Exercise directions ▸
Every line containing the string "标准轨距铁路限界" is to be copied from the records.

(Collected data)
§

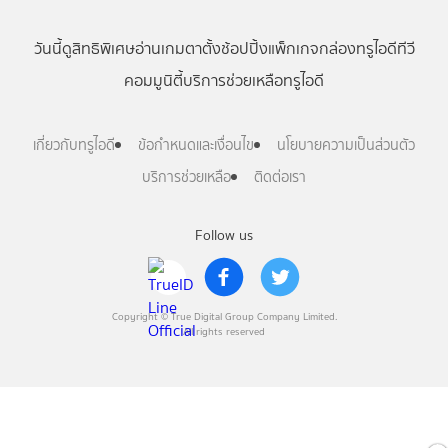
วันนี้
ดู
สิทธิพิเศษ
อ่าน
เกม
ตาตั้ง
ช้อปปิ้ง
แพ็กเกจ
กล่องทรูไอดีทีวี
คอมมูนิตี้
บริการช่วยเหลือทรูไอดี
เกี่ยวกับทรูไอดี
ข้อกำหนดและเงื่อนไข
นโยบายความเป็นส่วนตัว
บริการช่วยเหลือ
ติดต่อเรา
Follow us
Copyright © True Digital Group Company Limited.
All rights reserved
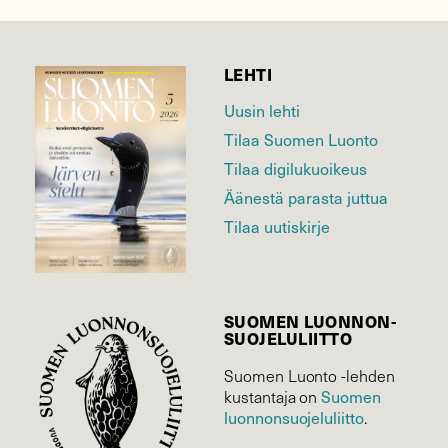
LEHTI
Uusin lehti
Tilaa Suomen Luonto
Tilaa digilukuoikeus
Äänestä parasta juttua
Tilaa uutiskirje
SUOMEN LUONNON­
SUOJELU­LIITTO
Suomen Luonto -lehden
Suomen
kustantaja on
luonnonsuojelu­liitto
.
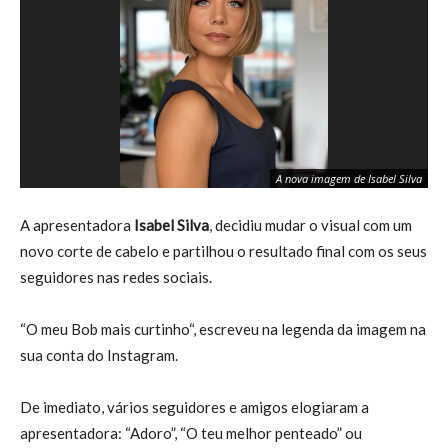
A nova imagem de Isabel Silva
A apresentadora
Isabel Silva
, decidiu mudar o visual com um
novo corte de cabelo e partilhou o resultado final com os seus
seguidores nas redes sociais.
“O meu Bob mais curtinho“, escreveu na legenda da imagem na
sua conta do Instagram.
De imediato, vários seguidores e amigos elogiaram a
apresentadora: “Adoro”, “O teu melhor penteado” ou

§

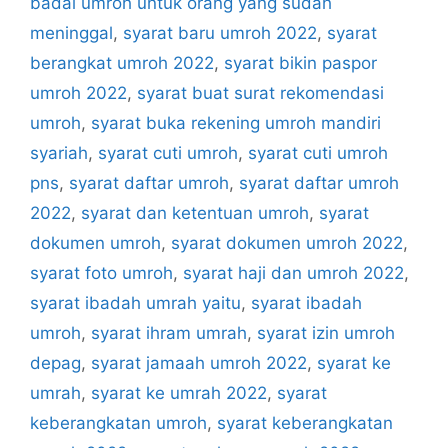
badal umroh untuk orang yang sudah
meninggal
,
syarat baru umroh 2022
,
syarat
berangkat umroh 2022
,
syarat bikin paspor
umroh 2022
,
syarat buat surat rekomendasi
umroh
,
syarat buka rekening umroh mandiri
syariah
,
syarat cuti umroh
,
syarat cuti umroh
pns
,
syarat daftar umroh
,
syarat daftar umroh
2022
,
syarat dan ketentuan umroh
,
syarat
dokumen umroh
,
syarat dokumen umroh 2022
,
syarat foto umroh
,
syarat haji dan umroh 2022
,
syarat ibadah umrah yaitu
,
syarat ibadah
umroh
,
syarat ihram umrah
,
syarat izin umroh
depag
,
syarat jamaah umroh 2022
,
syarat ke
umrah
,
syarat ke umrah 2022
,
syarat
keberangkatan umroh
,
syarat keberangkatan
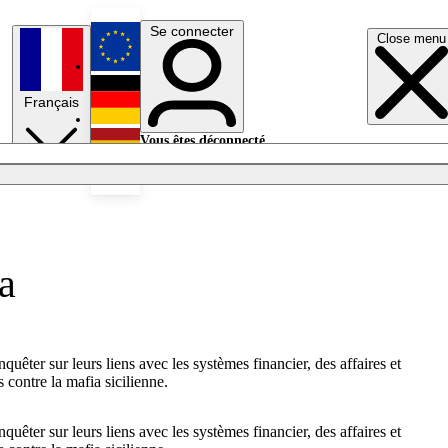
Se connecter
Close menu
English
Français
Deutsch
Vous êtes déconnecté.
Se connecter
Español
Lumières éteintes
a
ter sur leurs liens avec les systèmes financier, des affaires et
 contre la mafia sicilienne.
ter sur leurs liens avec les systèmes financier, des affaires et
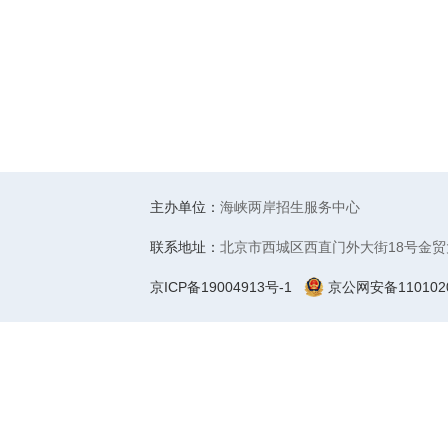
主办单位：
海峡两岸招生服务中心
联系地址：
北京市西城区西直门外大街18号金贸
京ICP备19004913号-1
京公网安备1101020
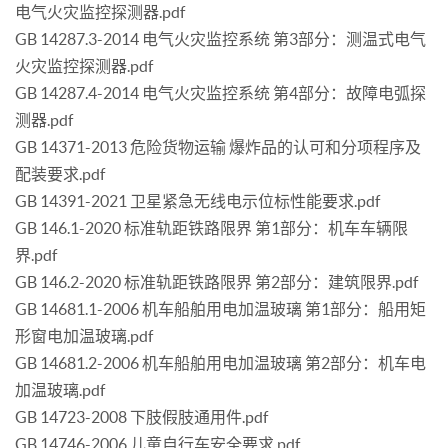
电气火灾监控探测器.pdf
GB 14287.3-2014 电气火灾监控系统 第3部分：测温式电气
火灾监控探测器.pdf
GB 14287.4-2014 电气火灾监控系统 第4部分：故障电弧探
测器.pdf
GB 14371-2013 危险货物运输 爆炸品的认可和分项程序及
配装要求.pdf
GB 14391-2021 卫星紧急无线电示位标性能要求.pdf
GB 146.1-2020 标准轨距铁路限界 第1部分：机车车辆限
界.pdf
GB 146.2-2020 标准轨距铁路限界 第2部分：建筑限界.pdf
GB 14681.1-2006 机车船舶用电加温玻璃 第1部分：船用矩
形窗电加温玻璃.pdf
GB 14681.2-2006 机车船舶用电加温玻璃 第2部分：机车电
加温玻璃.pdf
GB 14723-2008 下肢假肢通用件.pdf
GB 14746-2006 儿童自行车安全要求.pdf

§

Written response ▸
GB 146.1-2020 标准轨距铁路限界 第1部分：机车车辆限
GB 146.2-2020 标准轨距铁路限界 第2部分：建筑限界.pdf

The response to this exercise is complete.